Pendant des années, Crimson Desert a cultivé le mystère. Présenté comme l’évolution naturelle de Black Desert, puis transformé en vaste action-RPG solo, le projet de Pearl Abyss s’est progressivement imposé comme l’un des jeux les plus ambitieux de sa génération. Une ambition qui saute aux yeux dès les premières minutes. Monde gigantesque, combats spectaculaires, mise en scène hollywoodienne, physique omniprésente : Crimson Desert veut tout faire, tout montrer, tout révolutionner. Le problème, c’est qu’à force de vouloir courir plusieurs lièvres à la fois, le titre finit parfois par trébucher sur ses propres ambitions. Je vous explique tout ça avec mon test, qui a pris un peu de temps je l’avoue… Mais je voulais vraiment avoir assez de recul pour vous parler du jeu !
Pearl Abyss joue gros
Difficile de parler de Crimson Desert sans évoquer le parcours de son créateur.
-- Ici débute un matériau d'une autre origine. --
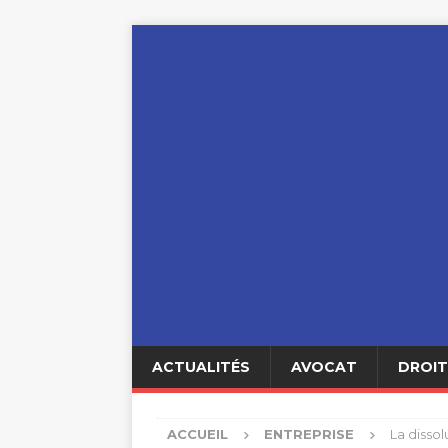
ACTUALITÉS
AVOCAT
DROIT
ACCUEIL
ENTREPRISE
La disso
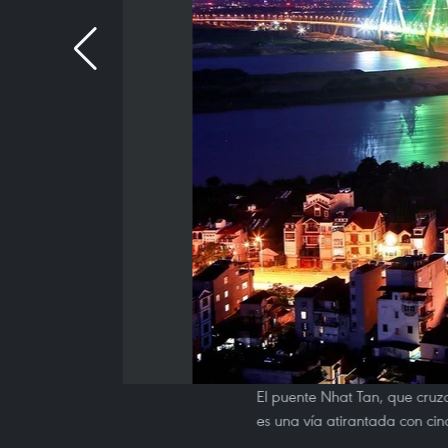
El puente Nhat Tan, que cruza 
es una vía atirantada con cin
Fondé en 2010 en Corée du Sud, Pearl Abyss est surtout connu pour Black Desert Online. Un MMORPG lancé en 2014 qui a rapidement bâti sa réputation grâce à son moteur graphique maison et à son système de combat particulièrement dynamique. Pendant plus d’une décennie, Black Desert a constitué la vitrine technologique du studio. Là où la plupart des MMORPG reposaient sur des systèmes de ciblage relativement statiques, Pearl Abyss misait déjà sur des affrontements rapides, des animations spectaculaires et une qualité visuelle largement supérieure à la moyenne du genre.
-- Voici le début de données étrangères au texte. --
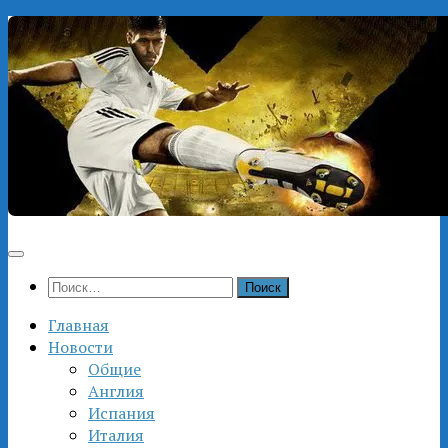
Перейти
к
содержимому
Найти:
Главная
Новости
Общие
Англия
Испания
Италия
Le succès fut au rendez-vous. Des millions de joueurs ont parcouru les terres de Black Desert, permettant au studio de voir plus grand. Beaucoup plus grand. C’est dans ce contexte qu’est né Crimson Desert. Initialement présenté comme un MMORPG narratif servant de préquelle à Black Desert… Le projet a connu plusieurs métamorphoses avant de devenir ce qu’il est aujourd’hui : un immense action-RPG en monde ouvert centré sur le mercenaire Kliff et son groupe de compagnons.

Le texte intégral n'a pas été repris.